▸ WHAT THIS TASK INVOLVES: List each line of the data that holds the string "value".

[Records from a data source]

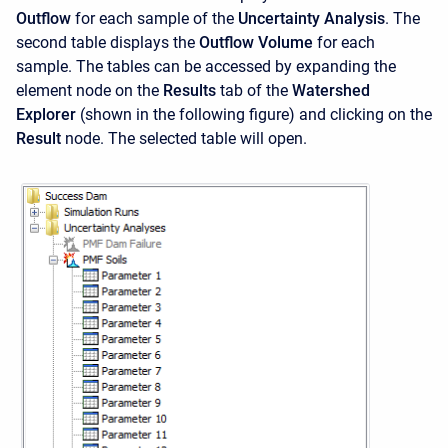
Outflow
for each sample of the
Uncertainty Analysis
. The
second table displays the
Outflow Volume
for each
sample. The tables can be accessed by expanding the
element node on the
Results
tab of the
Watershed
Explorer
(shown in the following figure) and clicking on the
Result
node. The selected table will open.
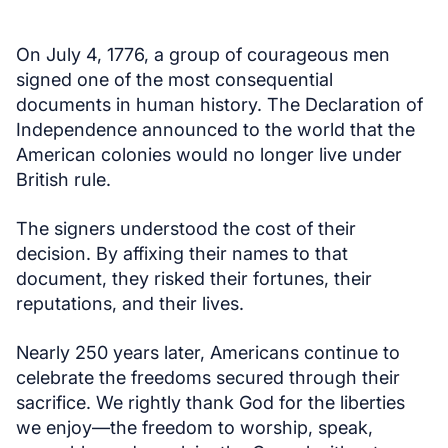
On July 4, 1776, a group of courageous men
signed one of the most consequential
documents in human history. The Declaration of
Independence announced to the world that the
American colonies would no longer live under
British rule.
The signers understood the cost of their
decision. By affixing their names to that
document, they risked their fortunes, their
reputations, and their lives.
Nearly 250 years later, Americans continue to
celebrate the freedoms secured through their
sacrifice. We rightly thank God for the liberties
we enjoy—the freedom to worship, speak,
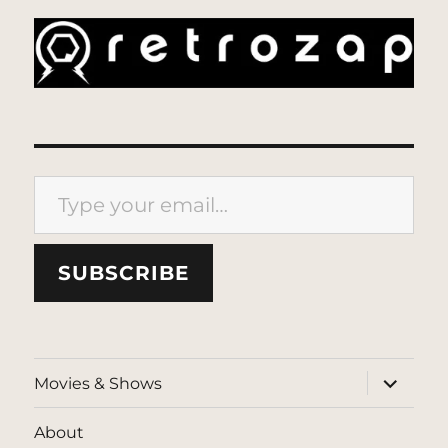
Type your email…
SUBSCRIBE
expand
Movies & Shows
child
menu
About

--

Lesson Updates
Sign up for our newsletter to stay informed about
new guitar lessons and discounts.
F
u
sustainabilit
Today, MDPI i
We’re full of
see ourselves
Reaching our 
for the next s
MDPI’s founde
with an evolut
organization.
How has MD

---

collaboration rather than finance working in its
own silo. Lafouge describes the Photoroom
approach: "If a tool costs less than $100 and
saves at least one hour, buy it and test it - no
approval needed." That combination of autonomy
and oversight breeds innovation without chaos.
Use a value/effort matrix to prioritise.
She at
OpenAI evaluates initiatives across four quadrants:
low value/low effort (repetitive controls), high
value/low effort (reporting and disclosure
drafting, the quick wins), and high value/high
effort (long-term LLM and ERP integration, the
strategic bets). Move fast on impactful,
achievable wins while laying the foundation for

▸ OUTPUT OF THE TASK:
Use a value/effort matrix to prioritise.
low value/low effort (repetitive controls), high
value/low effort (reporting and disclosure
drafting, the quick wins), and high value/high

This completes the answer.